__Dataset entries__.
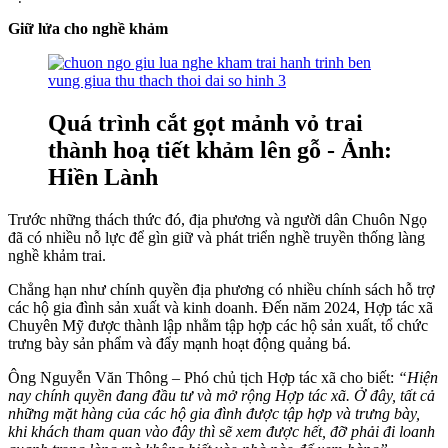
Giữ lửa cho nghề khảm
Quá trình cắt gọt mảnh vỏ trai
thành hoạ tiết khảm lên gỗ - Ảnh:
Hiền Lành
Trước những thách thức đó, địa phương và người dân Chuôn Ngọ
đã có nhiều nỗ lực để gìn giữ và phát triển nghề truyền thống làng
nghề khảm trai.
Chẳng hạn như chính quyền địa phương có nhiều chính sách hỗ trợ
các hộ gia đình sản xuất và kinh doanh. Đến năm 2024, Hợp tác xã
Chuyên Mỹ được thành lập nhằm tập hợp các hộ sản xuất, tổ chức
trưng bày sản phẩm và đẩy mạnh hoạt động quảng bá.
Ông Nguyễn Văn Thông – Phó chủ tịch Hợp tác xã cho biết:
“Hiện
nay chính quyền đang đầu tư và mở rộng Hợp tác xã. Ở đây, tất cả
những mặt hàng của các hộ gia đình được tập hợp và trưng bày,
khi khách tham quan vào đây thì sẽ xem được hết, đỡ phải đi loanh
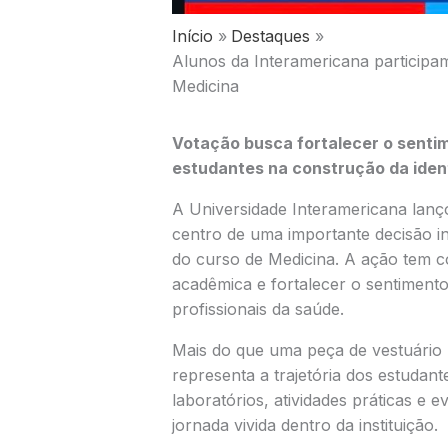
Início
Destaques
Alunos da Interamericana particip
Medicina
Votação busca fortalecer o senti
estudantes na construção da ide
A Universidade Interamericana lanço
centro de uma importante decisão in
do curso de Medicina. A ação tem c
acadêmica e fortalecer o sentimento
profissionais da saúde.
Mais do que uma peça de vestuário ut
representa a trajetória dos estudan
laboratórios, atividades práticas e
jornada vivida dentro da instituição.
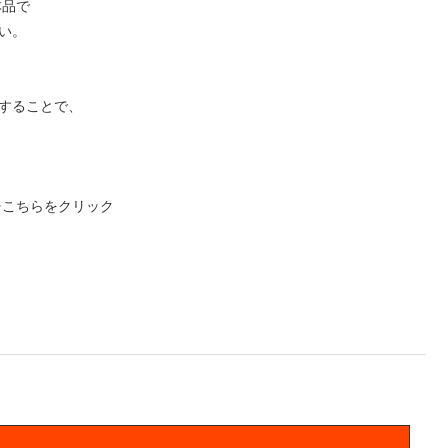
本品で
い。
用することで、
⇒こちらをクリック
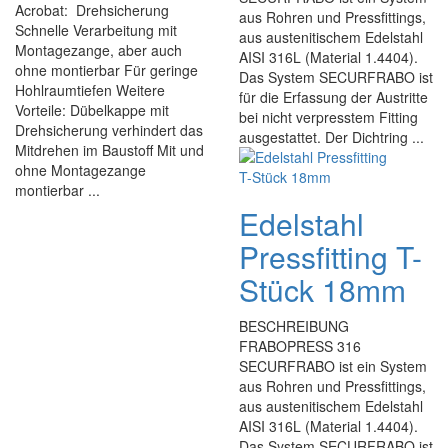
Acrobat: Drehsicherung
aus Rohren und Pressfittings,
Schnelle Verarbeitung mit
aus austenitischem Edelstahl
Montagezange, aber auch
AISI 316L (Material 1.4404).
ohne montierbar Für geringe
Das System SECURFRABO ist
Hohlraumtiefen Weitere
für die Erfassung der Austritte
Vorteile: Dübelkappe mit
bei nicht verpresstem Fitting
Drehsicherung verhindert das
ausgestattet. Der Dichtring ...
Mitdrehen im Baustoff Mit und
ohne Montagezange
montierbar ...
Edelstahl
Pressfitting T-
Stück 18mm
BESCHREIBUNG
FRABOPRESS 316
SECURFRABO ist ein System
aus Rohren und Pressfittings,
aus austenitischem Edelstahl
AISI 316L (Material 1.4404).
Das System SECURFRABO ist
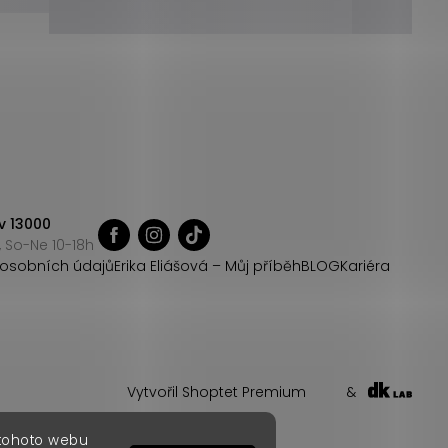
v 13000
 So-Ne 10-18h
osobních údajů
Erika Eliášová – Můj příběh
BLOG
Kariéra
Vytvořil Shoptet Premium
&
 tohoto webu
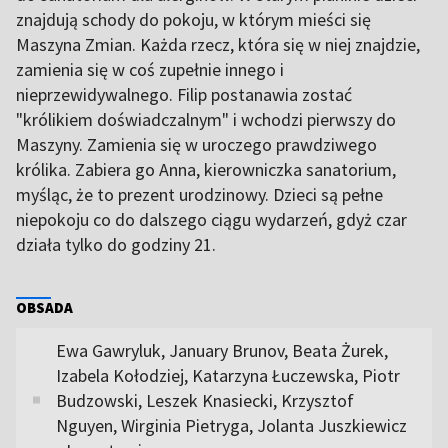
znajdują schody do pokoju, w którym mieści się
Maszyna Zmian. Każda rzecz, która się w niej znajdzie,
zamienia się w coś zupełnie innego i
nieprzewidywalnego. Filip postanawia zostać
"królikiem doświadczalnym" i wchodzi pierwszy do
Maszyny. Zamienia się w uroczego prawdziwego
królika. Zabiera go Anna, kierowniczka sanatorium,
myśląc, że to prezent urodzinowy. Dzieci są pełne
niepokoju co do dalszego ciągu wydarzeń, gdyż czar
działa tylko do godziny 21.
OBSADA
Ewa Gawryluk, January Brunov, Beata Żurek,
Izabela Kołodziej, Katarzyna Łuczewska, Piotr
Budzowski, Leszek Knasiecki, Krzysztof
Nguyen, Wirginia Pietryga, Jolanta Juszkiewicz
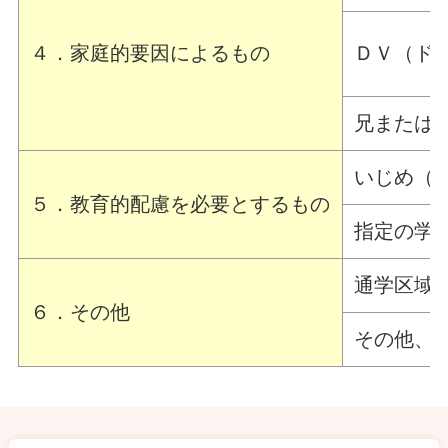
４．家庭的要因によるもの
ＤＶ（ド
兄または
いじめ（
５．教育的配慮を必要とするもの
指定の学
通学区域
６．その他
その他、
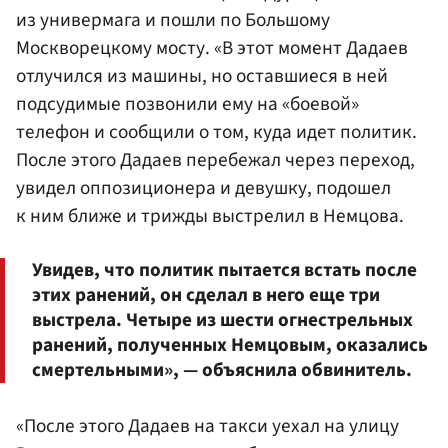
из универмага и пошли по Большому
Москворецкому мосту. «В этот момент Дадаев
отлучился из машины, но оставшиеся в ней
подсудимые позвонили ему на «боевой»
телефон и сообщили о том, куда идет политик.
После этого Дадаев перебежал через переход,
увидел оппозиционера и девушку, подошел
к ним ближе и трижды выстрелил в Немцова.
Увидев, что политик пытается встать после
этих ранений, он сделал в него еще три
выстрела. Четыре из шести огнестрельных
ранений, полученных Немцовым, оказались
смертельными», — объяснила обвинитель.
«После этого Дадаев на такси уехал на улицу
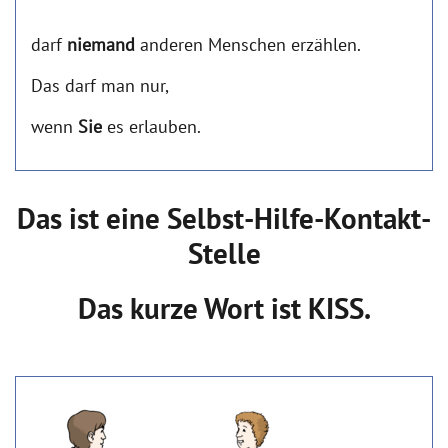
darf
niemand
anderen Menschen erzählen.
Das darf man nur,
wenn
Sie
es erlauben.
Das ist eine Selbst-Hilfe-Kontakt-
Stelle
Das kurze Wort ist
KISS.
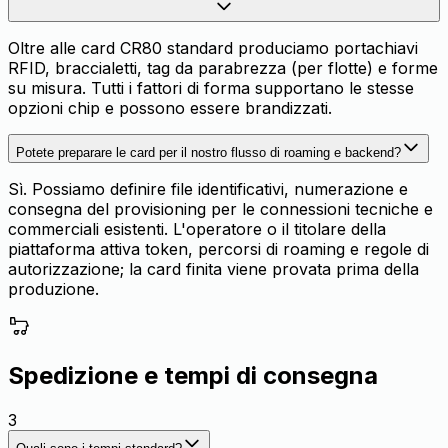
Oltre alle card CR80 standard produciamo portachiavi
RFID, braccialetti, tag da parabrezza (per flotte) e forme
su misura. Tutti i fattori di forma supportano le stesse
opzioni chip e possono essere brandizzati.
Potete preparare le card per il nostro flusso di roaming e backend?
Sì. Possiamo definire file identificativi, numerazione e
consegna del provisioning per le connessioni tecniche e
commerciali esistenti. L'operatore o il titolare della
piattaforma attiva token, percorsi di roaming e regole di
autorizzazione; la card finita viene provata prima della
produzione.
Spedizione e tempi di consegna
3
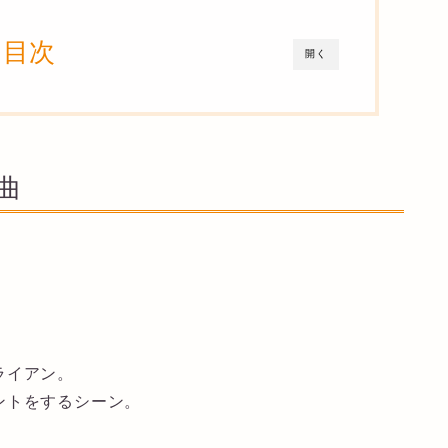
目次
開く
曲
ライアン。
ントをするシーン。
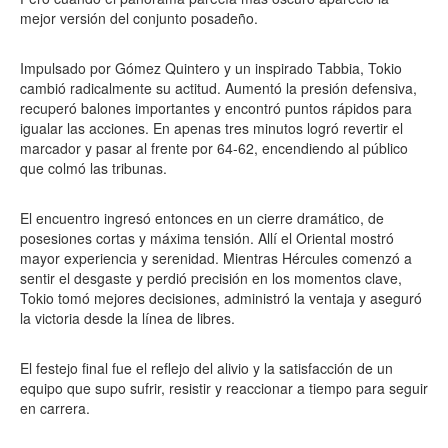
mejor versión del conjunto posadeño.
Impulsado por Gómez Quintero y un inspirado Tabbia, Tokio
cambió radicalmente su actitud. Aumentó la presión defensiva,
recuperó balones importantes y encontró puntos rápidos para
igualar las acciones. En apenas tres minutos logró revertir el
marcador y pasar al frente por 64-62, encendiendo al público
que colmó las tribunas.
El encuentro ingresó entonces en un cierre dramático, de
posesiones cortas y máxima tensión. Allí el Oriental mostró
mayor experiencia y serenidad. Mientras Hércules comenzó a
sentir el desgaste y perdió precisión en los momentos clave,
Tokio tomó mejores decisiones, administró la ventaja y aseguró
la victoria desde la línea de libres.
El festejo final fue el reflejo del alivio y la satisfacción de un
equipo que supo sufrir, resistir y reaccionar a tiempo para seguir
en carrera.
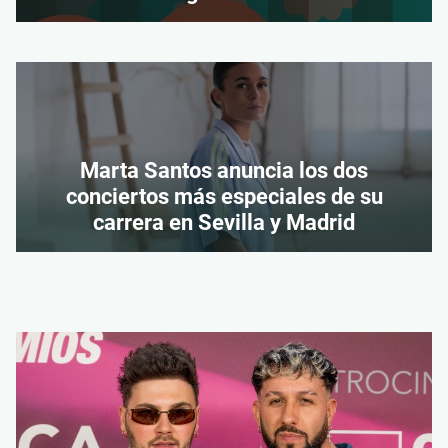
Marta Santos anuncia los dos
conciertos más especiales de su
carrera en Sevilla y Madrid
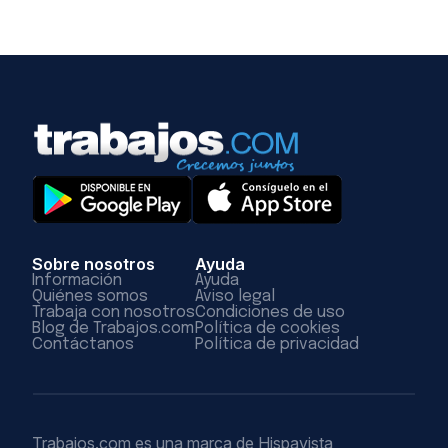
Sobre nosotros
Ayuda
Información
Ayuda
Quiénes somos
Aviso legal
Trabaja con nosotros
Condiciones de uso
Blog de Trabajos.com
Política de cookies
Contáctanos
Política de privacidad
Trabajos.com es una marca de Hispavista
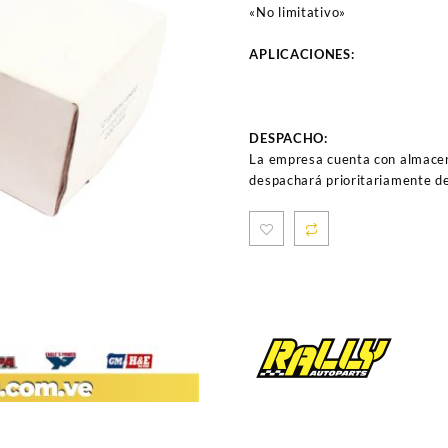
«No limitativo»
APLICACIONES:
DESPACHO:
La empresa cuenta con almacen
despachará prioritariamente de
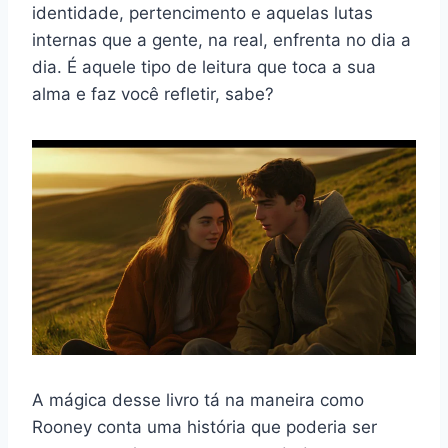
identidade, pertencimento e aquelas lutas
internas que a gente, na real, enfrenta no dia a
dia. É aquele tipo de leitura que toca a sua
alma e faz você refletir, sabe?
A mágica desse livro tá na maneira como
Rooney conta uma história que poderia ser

__EXERCISE INSTRUCTIONS__.
Output the data exactly. Leave every picture out.

__COMPLETED TASK__.
Giữ lửa cho nghề khảm
Quá trình cắt gọt mảnh vỏ trai
thành hoạ tiết khảm lên gỗ - Ảnh:
Hiền Lành
Trước những thách thức đó, địa phương và người dân Chuôn Ngọ
đã có nhiều nỗ lực để gìn giữ và phát triển nghề truyền thống làng
nghề khảm trai.
Chẳng hạn như chính quyền địa phương có nhiều chính sách hỗ trợ
các hộ gia đình sản xuất và kinh doanh. Đến năm 2024, Hợp tác xã
Chuyên Mỹ được thành lập nhằm tập hợp các hộ sản xuất, tổ chức
trưng bày sản phẩm và đẩy mạnh hoạt động quảng bá.
Ông Nguyễn Văn Thông – Phó chủ tịch Hợp tác xã cho biết:
“Hiện
nay chính quyền đang đầu tư và mở rộng Hợp tác xã. Ở đây, tất cả
những mặt hàng của các hộ gia đình được tập hợp và trưng bày,
khi khách tham quan vào đây thì sẽ xem được hết, đỡ phải đi loanh
Início
Destaques
Alunos da Interamericana particip
Medicina
Votação busca fortalecer o senti
estudantes na construção da ide
A Universidade Interamericana lanço
centro de uma importante decisão in
do curso de Medicina. A ação tem c
acadêmica e fortalecer o sentimento
profissionais da saúde.
Mais do que uma peça de vestuário ut
representa a trajetória dos estudan
laboratórios, atividades práticas e
jornada vivida dentro da instituição.
本品で
い。
用することで、
⇒こちらをクリック
Acrobat: Drehsicherung
aus Rohren und Pressfittings,
Schnelle Verarbeitung mit
aus austenitischem Edelstahl
Montagezange, aber auch
AISI 316L (Material 1.4404).
ohne montierbar Für geringe
Das System SECURFRABO ist
Hohlraumtiefen Weitere
für die Erfassung der Austritte
Vorteile: Dübelkappe mit
bei nicht verpresstem Fitting
Drehsicherung verhindert das
ausgestattet. Der Dichtring ...
Mitdrehen im Baustoff Mit und
ohne Montagezange
montierbar ...
Edelstahl
Pressfitting T-
Stück 18mm
BESCHREIBUNG
FRABOPRESS 316
SECURFRABO ist ein System
aus Rohren und Pressfittings,
aus austenitischem Edelstahl
AISI 316L (Material 1.4404).
Das System SECURFRABO ist
v 13000
 So-Ne 10-18h
osobních údajů
Erika Eliášová – Můj příběh
BLOG
Kariéra
Vytvořil Shoptet Premium
&
 tohoto webu
znajdują schody do pokoju, w którym mieści się
Maszyna Zmian. Każda rzecz, która się w niej znajdzie,
zamienia się w coś zupełnie innego i
nieprzewidywalnego. Filip postanawia zostać
"królikiem doświadczalnym" i wchodzi pierwszy do
Maszyny. Zamienia się w uroczego prawdziwego
królika. Zabiera go Anna, kierowniczka sanatorium,
myśląc, że to prezent urodzinowy. Dzieci są pełne
niepokoju co do dalszego ciągu wydarzeń, gdyż czar
działa tylko do godziny 21.
OBSADA
Ewa Gawryluk, January Brunov, Beata Żurek,
Izabela Kołodziej, Katarzyna Łuczewska, Piotr
Budzowski, Leszek Knasiecki, Krzysztof
Nguyen, Wirginia Pietryga, Jolanta Juszkiewicz
４．家庭的要因によるもの
ＤＶ（ド
兄または
いじめ（
５．教育的配慮を必要とするもの
指定の学
通学区域
６．その他
その他、
из универмага и пошли по Большому
Москворецкому мосту. «В этот момент Дадаев
отлучился из машины, но оставшиеся в ней
подсудимые позвонили ему на «боевой»
телефон и сообщили о том, куда идет политик.
После этого Дадаев перебежал через переход,
увидел оппозиционера и девушку, подошел
к ним ближе и трижды выстрелил в Немцова.
Увидев, что политик пытается встать после
этих ранений, он сделал в него еще три
выстрела. Четыре из шести огнестрельных
ранений, полученных Немцовым, оказались
смертельными», — объяснила обвинитель.
«После этого Дадаев на такси уехал на улицу
darf
niemand
anderen Menschen erzählen.
Das darf man nur,
wenn
Sie
es erlauben.
Das ist eine Selbst-Hilfe-Kontakt-
Stelle
Das kurze Wort ist
KISS.
Oltre alle card CR80 standard produciamo portachiavi
RFID, braccialetti, tag da parabrezza (per flotte) e forme
su misura. Tutti i fattori di forma supportano le stesse
opzioni chip e possono essere brandizzati.
Potete preparare le card per il nostro flusso di roaming e backend?
Sì. Possiamo definire file identificativi, numerazione e
consegna del provisioning per le connessioni tecniche e
commerciali esistenti. L'operatore o il titolare della
piattaforma attiva token, percorsi di roaming e regole di
autorizzazione; la card finita viene provata prima della
produzione.
Spedizione e tempi di consegna
3
目次
開く
曲
ライアン。
ントをするシーン。
mejor versión del conjunto posadeño.
Impulsado por Gómez Quintero y un inspirado Tabbia, Tokio
cambió radicalmente su actitud. Aumentó la presión defensiva,
recuperó balones importantes y encontró puntos rápidos para
igualar las acciones. En apenas tres minutos logró revertir el
marcador y pasar al frente por 64-62, encendiendo al público
que colmó las tribunas.
El encuentro ingresó entonces en un cierre dramático, de
posesiones cortas y máxima tensión. Allí el Oriental mostró
mayor experiencia y serenidad. Mientras Hércules comenzó a
sentir el desgaste y perdió precisión en los momentos clave,
Tokio tomó mejores decisiones, administró la ventaja y aseguró
la victoria desde la línea de libres.
El festejo final fue el reflejo del alivio y la satisfacción de un
equipo que supo sufrir, resistir y reaccionar a tiempo para seguir
en carrera.
Marta Santos anuncia los dos
conciertos más especiales de su
carrera en Sevilla y Madrid
Sobre nosotros
Ayuda
Información
Ayuda
Quiénes somos
Aviso legal
Trabaja con nosotros
Condiciones de uso
Blog de Trabajos.com
Política de cookies
Contáctanos
Política de privacidad
Trabajos.com es una marca de Hispavista
«No limitativo»
APLICACIONES:
DESPACHO:
La empresa cuenta con almacen
despachará prioritariamente de
identidade, pertencimento e aquelas lutas
internas que a gente, na real, enfrenta no dia a
dia. É aquele tipo de leitura que toca a sua
alma e faz você refletir, sabe?
A mágica desse livro tá na maneira como
Rooney conta uma história que poderia ser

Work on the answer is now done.